Ottanta anni fa veniva pubblicato in Italia il Manifesto della razza. Il documento, che diede inizio alle persecuzioni degli ebrei, uscì per la prima volta in forma anonima sul Giornale d’Italia per essere poi rilanciato, dal 15 luglio del 1938, dopo l’ufficializzazione del Minculpop, dai principali quotidiani italiani. Avallato da dieci professori e ricercatori fu preambolo dei provvedimenti legislativi antisemiti approvati dal governo fascista nei mesi successivi di quello stesso anno e che culminarono nella deportazione nei lager nazisti di oltre ottomila ebrei di cui 733 bambini.
Il Grande Oriente è stata la prima istituzione a cancellare ufficialmente dal proprio Statuto la parola razza e a farsi promotore di ogni iniziativa in tal senso, a cominciare da quella lanciata il 26 gennaio scorso, nella Giornata della Memoria, dalla senatrice a vita Liliana Segre, che aveva auspicato che l’Italia eliminasse questo odioso termine dalla Costituzione.
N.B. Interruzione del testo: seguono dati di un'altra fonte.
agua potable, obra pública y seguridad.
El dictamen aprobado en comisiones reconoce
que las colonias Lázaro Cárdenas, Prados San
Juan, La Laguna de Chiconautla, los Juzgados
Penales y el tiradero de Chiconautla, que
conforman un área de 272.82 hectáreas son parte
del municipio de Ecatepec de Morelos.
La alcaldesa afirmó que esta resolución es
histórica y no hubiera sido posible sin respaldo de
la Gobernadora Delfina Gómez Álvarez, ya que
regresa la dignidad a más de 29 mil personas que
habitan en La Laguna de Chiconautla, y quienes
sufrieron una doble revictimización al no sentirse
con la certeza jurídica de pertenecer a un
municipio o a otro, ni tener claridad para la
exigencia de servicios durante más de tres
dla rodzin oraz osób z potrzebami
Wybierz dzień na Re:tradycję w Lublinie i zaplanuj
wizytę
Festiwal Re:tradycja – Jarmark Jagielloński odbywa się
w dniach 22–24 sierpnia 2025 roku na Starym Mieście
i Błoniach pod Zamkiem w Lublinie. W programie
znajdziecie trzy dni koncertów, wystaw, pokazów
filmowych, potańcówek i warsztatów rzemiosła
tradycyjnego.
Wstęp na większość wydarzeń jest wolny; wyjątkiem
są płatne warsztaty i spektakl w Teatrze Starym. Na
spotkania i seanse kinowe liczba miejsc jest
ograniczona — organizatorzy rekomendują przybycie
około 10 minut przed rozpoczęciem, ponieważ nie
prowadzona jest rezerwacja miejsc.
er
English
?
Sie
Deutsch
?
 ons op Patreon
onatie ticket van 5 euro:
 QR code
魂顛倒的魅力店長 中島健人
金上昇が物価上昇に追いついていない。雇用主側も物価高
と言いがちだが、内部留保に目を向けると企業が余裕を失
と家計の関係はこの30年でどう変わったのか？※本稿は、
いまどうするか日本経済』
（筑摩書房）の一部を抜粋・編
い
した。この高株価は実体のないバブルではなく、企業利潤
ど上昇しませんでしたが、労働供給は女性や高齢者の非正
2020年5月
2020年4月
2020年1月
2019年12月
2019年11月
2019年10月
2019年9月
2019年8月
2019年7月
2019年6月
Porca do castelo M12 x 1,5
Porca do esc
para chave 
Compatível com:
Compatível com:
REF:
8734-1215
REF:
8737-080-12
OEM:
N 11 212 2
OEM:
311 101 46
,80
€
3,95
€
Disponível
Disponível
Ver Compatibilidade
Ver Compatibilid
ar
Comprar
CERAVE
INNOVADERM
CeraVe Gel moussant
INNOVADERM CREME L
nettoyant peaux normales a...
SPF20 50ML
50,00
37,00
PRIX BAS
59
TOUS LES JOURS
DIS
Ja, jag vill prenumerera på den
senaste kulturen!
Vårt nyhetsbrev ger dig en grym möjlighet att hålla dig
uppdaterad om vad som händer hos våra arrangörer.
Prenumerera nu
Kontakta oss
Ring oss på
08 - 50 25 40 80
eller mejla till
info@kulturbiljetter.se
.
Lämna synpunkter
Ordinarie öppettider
“Abbiamo preso questa decisione in onore di tanti fratelli che hanno vissuto la tragedia dell’Olocausto”, aveva spiegato il Gran Maestro Stefano Bisi il 7 aprile scorso, durante la Gran Loggia di Rimini, nell’annunciare il provvedimento varato dal Goi. “Un piccolo grande gesto dall’enorme significato”, come ebbe a definirlo in quella occasione il giornalista Paolo Mieli, ospite del Grande Oriente insieme a Umberto Cecchi e Annalisa Chirico del dibattito “Liberi da pregiudizi”. “Il fatto che la Massoneria abbia tolto dalla sua costituzione la parola razza -aggiunse Mileli- ha un gran rilievo. E’ un termine che andrebbe cancellato anche dalla nostra carta fondamentale”.
Il 14 luglio anche la Francia ha eliminato questo termine dalla propria Costituzione: l’Assemblée Nationale – la camera bassa del parlamento – ha voluto che fosse un emendamento altamente simbolico il primo da apportare alla Carta Fondamentale nel quadro del progetto di revisione costituzionale promosso dal presidente Emmanuel Macron. Introdotto, nella carta fondamentale, anche il divieto di ogni “distinzione di sesso” tra cittadini. Nell’articolo 1, che definisce i valori fondamentali della Repubblica, la futura versione emendata indica infatti che “La Francia è una Repubblica indivisibile, laica, democratica e sociale. Garantisce l’eguaglianza dinanzi alla legge di tutti i cittadini senza distinzione di sesso, di origine o di religione”. La parola “razza” fu introdotta nella Costituzione francese del 1946, proprio con l’obiettivo di respingere le tesi razziste dopo gli orrori nazifascismo. Con la stessa aspirazione, venne poi ripresa in quella della Quinta Repubblica del 1958.Paradossalmente, includere quel termine così controverso (è ormai ampiamente dimostrato che le razze non esistono) nella carta fondamentale ha però contribuito a legittimare le teorie di chi invece pensa il contrario. Un controsenso che dovrebbe dunque scomparire l’anno prossimo, se la riforma costituzionale di Macron andrà in porto.
#14luglio Egalitè, la #Francia cancella dalla Costituzione la parola ‘razza’ e le distinzioni di sesso http://ow.ly/h5uZ30kWZfO
Anche in questo campo il GOI si dimostra antesignano e compie un gesto di grande significato etico – morale, oltre che democratico.